HITLER'S CULTURE CAPITAL
A Dictator's Place of Longing
ARD-series: "Mysterious Places"
Author & Director:Daniel Ast | Juergen Ast
Commissioning Editor:Jens Stubenrauch
Duration:45' | World Sales: NEW DOCS
Producer:Daniel Ast | Juergen Ast
Coproduction:astfilm productions | RBB // ARD
February 1945. The Fuehrer is holed up in a bunker under the Reich-Chancellery in Berlin. Adolf Hitler's life is approaching its end. The city above him is being destroyed, but the dictator's thoughts are drawn to a plywood and cardboard model, a model for the transformation of Hitler's favorite city. Not Berlin, the envisioned "World Capital Germania", but Linz, a tranquil Austrian town on the banks of the Danube. Hitler had been planning to redesign Linz. The model in the bunker allows him to escape from the downfall of his Reich.
Linz was the city of Hitler's youthful dreams. They stayed with him. After Germany annexed Austria in 1938, provincial Linz was to become a magnificent center for Aryan art and architecture. Hitler envisioned Linz as flagship of the "Thousand Year Reich", the epitome of a national socialist city, with great buildings, parade grounds and a wide boulevard. Hitler sketched some of the plans himself.
He paid special attention to the "Fuehrer Museum", the intended home of his private art collection. For years, a special secret unit ("Sonderauftrag Linz") had been plundering and buying art throughout Europe. German corporations "donated" millions of Reichsmark. In the end, Hitler's collection encompassed more that 6,000 works of art. His private testament bequeathed the collection to the city of Linz. One day after writing down this "heartfelt wish", Hitler committed suicide. One of the chief buyers was art dealer Hildebrandt Gurlitt. A few years ago Bavarian authorities confiscated a trove of artwork from Gurlitt's son in Munich.

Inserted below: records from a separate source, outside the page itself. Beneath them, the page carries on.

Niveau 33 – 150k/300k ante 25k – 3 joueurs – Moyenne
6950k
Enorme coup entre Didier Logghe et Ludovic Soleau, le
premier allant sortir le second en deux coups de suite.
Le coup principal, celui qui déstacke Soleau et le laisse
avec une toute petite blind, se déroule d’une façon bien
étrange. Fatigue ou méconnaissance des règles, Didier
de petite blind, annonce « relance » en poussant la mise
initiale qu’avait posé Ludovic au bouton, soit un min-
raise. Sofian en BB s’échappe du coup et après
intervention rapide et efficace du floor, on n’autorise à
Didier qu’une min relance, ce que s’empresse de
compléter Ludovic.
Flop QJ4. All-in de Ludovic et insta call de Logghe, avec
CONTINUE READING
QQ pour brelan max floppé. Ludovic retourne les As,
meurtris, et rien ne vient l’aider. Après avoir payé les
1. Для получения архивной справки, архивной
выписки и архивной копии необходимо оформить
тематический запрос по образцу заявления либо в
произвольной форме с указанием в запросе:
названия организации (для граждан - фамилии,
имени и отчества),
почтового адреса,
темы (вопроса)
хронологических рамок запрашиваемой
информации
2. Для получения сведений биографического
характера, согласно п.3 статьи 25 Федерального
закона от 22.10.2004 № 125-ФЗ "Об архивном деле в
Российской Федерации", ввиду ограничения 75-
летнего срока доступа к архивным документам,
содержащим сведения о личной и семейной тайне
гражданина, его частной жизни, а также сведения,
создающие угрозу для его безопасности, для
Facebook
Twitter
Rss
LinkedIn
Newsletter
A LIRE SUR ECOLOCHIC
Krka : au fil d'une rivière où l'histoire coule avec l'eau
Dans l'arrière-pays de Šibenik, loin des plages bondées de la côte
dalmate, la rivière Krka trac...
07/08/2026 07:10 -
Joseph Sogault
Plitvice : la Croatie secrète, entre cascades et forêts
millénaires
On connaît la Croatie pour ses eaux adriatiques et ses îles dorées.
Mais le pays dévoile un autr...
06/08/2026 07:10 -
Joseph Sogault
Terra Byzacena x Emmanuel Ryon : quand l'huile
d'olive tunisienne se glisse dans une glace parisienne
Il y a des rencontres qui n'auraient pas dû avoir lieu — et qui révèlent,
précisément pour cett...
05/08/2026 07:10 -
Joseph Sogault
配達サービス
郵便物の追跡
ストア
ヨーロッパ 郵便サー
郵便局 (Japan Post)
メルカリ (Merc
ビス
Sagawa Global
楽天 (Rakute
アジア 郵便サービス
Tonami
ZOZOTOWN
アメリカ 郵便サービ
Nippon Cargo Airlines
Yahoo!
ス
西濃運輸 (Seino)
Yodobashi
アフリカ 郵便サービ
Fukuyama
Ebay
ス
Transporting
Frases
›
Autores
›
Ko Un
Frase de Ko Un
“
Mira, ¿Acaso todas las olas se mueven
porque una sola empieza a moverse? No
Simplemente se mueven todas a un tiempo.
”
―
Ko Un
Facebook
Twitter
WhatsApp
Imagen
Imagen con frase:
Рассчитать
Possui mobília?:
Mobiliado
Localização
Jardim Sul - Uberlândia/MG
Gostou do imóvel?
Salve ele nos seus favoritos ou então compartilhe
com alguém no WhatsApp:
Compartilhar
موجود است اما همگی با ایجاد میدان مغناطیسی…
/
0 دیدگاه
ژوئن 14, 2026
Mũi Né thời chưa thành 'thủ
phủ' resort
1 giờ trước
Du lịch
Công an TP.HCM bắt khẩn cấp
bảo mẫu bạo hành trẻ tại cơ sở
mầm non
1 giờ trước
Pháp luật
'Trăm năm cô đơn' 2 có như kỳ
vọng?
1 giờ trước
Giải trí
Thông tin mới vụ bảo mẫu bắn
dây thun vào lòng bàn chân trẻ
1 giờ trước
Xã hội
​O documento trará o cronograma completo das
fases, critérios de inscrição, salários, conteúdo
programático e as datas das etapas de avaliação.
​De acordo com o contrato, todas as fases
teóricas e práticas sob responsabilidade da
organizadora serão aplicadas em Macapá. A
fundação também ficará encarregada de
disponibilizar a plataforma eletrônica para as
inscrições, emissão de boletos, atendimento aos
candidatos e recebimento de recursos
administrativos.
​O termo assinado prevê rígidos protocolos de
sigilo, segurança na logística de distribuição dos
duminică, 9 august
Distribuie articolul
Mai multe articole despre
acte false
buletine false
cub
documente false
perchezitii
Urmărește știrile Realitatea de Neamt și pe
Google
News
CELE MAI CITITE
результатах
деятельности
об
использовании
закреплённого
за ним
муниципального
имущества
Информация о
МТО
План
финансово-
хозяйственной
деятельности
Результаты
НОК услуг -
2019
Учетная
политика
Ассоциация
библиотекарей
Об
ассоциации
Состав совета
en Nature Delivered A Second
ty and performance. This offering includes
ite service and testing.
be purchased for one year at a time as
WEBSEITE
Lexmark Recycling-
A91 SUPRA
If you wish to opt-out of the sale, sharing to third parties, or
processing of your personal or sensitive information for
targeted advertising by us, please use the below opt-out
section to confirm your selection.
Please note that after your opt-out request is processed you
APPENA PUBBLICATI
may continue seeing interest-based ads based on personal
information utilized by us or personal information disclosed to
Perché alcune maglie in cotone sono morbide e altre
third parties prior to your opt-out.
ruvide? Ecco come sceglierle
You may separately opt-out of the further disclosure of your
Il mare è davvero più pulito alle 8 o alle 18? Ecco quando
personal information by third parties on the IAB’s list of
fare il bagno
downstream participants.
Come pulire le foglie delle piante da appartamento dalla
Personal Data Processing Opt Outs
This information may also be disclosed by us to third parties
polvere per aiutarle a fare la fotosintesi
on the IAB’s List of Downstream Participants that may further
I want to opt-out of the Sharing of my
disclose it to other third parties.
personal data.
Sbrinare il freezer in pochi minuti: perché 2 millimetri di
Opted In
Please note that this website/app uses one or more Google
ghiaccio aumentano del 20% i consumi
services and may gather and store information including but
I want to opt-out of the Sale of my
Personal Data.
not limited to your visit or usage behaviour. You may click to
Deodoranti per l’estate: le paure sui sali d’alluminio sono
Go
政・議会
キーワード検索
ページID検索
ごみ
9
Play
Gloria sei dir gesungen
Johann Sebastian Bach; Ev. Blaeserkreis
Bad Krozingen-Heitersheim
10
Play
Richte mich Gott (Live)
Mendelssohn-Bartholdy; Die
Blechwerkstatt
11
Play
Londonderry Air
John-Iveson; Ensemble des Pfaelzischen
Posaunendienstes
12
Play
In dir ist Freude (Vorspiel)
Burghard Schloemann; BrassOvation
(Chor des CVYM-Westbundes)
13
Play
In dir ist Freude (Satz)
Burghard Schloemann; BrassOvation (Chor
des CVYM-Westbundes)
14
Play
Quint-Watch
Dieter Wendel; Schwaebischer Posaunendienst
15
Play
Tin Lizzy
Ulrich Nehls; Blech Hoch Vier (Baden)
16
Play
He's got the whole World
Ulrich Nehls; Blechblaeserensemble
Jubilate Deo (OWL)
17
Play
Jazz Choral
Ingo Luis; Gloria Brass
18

Today, unmistakable traces of the grand plans for Linz can be found in the Austrian town, including the Nibelungen-Bridge, the industrial Hermann Goering-Werke and the Hitler-apartment buildings still in use. But Linz was spared the envisioned total makeover. "Hitler's Linz" looks at what remains, what was never completed, what has become integrated into modern Linz. Introducing rate photos and archival discoveries, the film explores Linz as the place where the dictator wanted to realize his political and personal dreams.